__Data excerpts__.
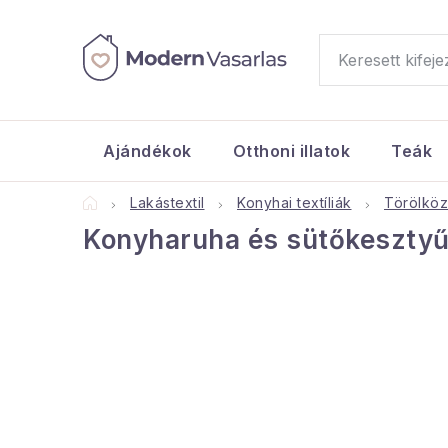
Ugrás
a
fő
tartalomhoz
Ajándékok
Otthoni illatok
Teák
Kezdőlap
Lakástextil
Konyhai textíliák
Törölkö
Konyharuha és sütőkesztyű
O
l
d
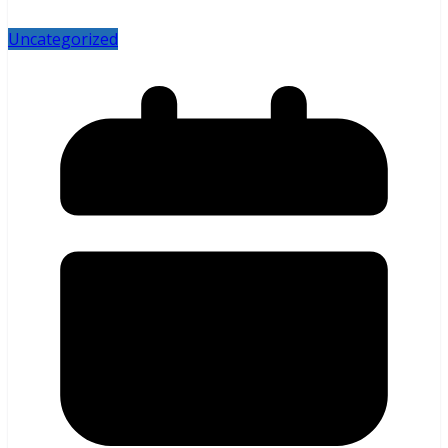
Uncategorized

__YOUR INSTRUCTIONS__. For this exercise, please reproduce the records above exactly and drop the images.

__REPLY__.
Ugrás
a
fő
tartalomhoz
Ajándékok
Otthoni illatok
Teák
Kezdőlap
Lakástextil
Konyhai textíliák
Törölkö
Konyharuha és sütőkesztyű
O
l
d
Uncategorized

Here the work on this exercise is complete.